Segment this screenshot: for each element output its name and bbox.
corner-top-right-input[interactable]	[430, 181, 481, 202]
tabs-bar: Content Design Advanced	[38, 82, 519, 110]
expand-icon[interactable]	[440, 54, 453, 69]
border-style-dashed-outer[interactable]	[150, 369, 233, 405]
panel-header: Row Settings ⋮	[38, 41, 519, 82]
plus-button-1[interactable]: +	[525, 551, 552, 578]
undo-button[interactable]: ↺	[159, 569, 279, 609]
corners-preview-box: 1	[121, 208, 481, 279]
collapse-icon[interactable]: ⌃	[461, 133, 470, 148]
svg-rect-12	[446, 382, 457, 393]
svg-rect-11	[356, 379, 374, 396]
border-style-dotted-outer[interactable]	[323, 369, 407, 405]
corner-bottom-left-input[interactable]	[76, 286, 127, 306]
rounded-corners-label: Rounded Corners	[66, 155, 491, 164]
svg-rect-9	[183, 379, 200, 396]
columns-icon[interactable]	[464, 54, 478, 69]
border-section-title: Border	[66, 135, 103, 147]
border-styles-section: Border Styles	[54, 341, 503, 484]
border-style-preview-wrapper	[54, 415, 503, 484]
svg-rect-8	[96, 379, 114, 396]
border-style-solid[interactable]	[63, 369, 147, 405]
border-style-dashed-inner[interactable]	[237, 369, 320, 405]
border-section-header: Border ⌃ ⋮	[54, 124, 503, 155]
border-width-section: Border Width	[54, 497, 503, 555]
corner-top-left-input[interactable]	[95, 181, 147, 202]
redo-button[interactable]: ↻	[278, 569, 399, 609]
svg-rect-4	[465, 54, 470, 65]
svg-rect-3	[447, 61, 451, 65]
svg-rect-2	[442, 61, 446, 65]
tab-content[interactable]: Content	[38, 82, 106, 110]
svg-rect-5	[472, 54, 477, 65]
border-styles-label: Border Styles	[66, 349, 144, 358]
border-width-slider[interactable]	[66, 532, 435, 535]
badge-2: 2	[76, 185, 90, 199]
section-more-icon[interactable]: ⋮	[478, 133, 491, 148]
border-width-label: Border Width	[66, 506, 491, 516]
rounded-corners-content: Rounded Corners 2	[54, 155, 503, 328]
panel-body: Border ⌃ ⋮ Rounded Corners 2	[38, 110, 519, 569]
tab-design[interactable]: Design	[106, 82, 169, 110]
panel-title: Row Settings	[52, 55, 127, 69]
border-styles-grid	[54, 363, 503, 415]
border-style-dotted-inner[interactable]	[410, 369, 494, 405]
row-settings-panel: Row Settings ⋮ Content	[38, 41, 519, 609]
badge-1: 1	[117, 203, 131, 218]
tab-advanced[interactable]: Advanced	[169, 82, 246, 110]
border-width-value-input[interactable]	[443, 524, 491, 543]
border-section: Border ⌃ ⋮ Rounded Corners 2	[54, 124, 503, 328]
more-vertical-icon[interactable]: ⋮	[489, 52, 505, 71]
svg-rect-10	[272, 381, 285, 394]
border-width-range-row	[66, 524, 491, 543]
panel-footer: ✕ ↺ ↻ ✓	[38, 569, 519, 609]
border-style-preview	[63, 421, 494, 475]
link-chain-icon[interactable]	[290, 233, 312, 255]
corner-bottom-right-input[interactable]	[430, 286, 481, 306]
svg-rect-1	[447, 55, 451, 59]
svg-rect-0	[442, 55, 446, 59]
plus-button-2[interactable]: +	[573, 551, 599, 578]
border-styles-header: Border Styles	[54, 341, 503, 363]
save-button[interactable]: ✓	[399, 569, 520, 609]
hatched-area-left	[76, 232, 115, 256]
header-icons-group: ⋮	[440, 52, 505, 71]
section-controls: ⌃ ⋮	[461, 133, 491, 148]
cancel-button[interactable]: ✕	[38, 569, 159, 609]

* Aim of the exercise
Retype the listing above without a single difference.

* Answer to the problem
Segment this screenshot: for each element output its name and bbox.
corner-top-right-input[interactable]	[430, 181, 481, 202]
tabs-bar: Content Design Advanced	[38, 82, 519, 110]
expand-icon[interactable]	[440, 54, 453, 69]
border-style-dashed-outer[interactable]	[150, 369, 233, 405]
panel-header: Row Settings ⋮	[38, 41, 519, 82]
plus-button-1[interactable]: +	[525, 551, 552, 578]
undo-button[interactable]: ↺	[159, 569, 279, 609]
corners-preview-box: 1	[121, 208, 481, 279]
collapse-icon[interactable]: ⌃	[461, 133, 470, 148]
svg-rect-12	[446, 382, 457, 393]
svg-rect-11	[356, 379, 374, 396]
border-style-dotted-outer[interactable]	[323, 369, 407, 405]
corner-bottom-left-input[interactable]	[76, 286, 127, 306]
rounded-corners-label: Rounded Corners	[66, 155, 491, 164]
svg-rect-9	[183, 379, 200, 396]
columns-icon[interactable]	[464, 54, 478, 69]
border-section-title: Border	[66, 135, 103, 147]
border-styles-section: Border Styles	[54, 341, 503, 484]
border-style-preview-wrapper	[54, 415, 503, 484]
svg-rect-8	[96, 379, 114, 396]
border-style-solid[interactable]	[63, 369, 147, 405]
border-style-dashed-inner[interactable]	[237, 369, 320, 405]
border-section-header: Border ⌃ ⋮	[54, 124, 503, 155]
border-width-section: Border Width	[54, 497, 503, 555]
corner-top-left-input[interactable]	[95, 181, 147, 202]
redo-button[interactable]: ↻	[278, 569, 399, 609]
svg-rect-4	[465, 54, 470, 65]
svg-rect-3	[447, 61, 451, 65]
svg-rect-2	[442, 61, 446, 65]
tab-content[interactable]: Content	[38, 82, 106, 110]
svg-rect-5	[472, 54, 477, 65]
border-styles-label: Border Styles	[66, 349, 144, 358]
border-width-slider[interactable]	[66, 532, 435, 535]
badge-2: 2	[76, 185, 90, 199]
section-more-icon[interactable]: ⋮	[478, 133, 491, 148]
border-width-label: Border Width	[66, 506, 491, 516]
rounded-corners-content: Rounded Corners 2	[54, 155, 503, 328]
panel-body: Border ⌃ ⋮ Rounded Corners 2	[38, 110, 519, 569]
tab-design[interactable]: Design	[106, 82, 169, 110]
panel-title: Row Settings	[52, 55, 127, 69]
border-styles-grid	[54, 363, 503, 415]
border-style-dotted-inner[interactable]	[410, 369, 494, 405]
row-settings-panel: Row Settings ⋮ Content	[38, 41, 519, 609]
badge-1: 1	[117, 203, 131, 218]
tab-advanced[interactable]: Advanced	[169, 82, 246, 110]
border-width-value-input[interactable]	[443, 524, 491, 543]
border-section: Border ⌃ ⋮ Rounded Corners 2	[54, 124, 503, 328]
more-vertical-icon[interactable]: ⋮	[489, 52, 505, 71]
svg-rect-10	[272, 381, 285, 394]
border-width-range-row	[66, 524, 491, 543]
panel-footer: ✕ ↺ ↻ ✓	[38, 569, 519, 609]
border-style-preview	[63, 421, 494, 475]
link-chain-icon[interactable]	[290, 233, 312, 255]
corner-bottom-right-input[interactable]	[430, 286, 481, 306]
svg-rect-1	[447, 55, 451, 59]
svg-rect-0	[442, 55, 446, 59]
plus-button-2[interactable]: +	[573, 551, 599, 578]
border-styles-header: Border Styles	[54, 341, 503, 363]
save-button[interactable]: ✓	[399, 569, 520, 609]
hatched-area-left	[76, 232, 115, 256]
header-icons-group: ⋮	[440, 52, 505, 71]
section-controls: ⌃ ⋮	[461, 133, 491, 148]
cancel-button[interactable]: ✕	[38, 569, 159, 609]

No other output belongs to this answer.